Hydration, hydration, hydration
We all know that our bodies are mostly made of water and how important it is to hydrate. And just like that, the health of your fascia greatly relies on hydration.
I understand it a little like a ketchup bottle that’s been standing for a while. The ketchup will be pretty thick and doesn’t want to come out. If you give it a good shake though, it becomes more liquid and you can finally pour it all over your fries, or chips where I come from.
Movement helps the liquid components of your fascia to be able to flow.
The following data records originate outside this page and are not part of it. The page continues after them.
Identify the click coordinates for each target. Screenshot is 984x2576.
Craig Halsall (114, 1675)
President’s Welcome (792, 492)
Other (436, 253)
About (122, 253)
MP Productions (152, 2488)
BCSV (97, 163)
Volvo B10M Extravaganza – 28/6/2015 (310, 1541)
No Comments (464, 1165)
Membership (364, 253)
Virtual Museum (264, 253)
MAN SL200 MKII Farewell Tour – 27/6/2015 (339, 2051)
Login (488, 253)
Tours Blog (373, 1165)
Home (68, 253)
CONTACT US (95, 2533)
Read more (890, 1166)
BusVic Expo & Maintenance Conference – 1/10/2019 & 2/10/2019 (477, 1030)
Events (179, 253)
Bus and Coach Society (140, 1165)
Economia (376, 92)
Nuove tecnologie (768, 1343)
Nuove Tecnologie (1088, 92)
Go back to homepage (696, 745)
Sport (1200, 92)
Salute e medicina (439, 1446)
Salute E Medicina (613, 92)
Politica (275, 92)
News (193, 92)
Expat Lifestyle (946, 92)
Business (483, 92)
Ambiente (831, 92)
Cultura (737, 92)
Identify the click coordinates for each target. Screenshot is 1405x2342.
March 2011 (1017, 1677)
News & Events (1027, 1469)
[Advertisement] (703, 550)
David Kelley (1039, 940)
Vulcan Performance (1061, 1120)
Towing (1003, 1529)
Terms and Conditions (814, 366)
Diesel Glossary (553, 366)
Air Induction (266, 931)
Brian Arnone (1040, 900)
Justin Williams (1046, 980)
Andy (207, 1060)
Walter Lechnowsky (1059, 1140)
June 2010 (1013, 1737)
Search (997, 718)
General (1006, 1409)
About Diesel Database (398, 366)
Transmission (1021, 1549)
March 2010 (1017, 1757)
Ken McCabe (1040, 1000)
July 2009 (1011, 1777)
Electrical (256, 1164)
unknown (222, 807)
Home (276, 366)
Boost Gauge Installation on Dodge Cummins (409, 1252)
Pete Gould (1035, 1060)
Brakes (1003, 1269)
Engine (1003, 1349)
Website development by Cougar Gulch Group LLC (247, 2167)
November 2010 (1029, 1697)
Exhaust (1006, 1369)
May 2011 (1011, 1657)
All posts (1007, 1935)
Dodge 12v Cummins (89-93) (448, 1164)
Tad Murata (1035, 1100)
Yoga and other forms of exercise keep things moving throughout your entire body, whereas self-MFR allows you to target specific areas, according to your needs and preferences.
Tap in to your nervous system
I love yoga as a way to connect my racing mind to the present moment and self-MFR allows me to tap further into the “feeling” or yin-like part of my practice. It can be a valuable self-care tool as you explore what feels beneficial and feel empowered to use MFR where and when you need it. You can calm and ground yourself before practice or find your way to a more relaxed meditation.
Rolling or massaging is not meant to be done on bone or on any painful area and you should always consult your physician before you add a new component to your workout or health routine. However once you have felt the difference you can make to your achy legs and feet or a terribly sore muscle in a short amount of time, you will want to incorporate this into your warm-up, cool down and any other time you can!